What is required:
Given the listing that follows, report all lines in which the string "candidates" occurs.

[[ Data for analysis, beginning ]]

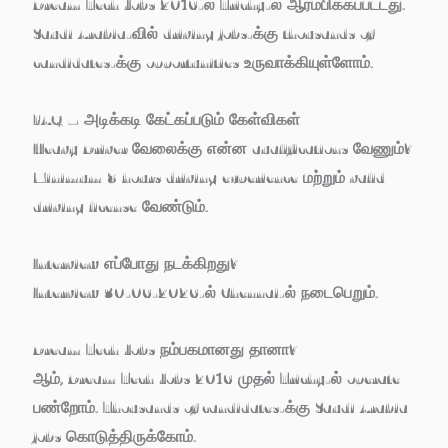
Dream Tech Jobs 2016-ல் Trichy-ல் ஆரம்பிக்கப்பட்டது.
Saudi Arabia-வில் driving jobs-க்கு thousands of
candidates-க்கு opportunities உருவாக்கியுள்ளோம்.
FAQ – அடிக்கடி கேட்கப்படும் கேள்விகள்
Heavy Driver வேலைக்கு என்ன qualifications வேணும்?
Minimum 8 hours driving experience மற்றும் valid
driving license வேண்டும்.
Interview எப்போது நடக்கிறது?
Interview 30-06-2026-ல் Chennai-ல் நடைபெறும்.
Dream Tech Jobs நம்பகமானது தானா?
ஆம், Dream Tech Jobs 2016 முதல் Trichy-ல் operate
பண்றோம். Thousands of candidates-க்கு Saudi Arabia
jobs கொடுத்திருக்கோம்.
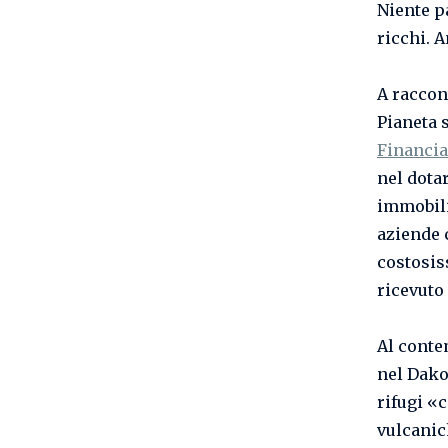
Niente p
ricchi. A
A raccon
Pianeta 
Financia
nel dota
immobili
aziende 
costosis
ricevuto
Al conte
nel Dakot
rifugi «
vulcanic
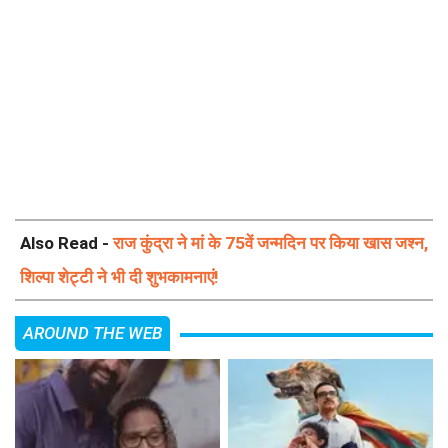
Also Read -
राज कुंद्रा ने मां के 75वें जन्मदिन पर किया खास जश्न,
शिल्पा शेट्टी ने भी दी शुभकामनाएं!
AROUND THE WEB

[[ Data for analysis, end ]]

Solution below:
candidates-க்கு opportunities உருவாக்கியுள்ளோம்.
பண்றோம். Thousands of candidates-க்கு Saudi Arabia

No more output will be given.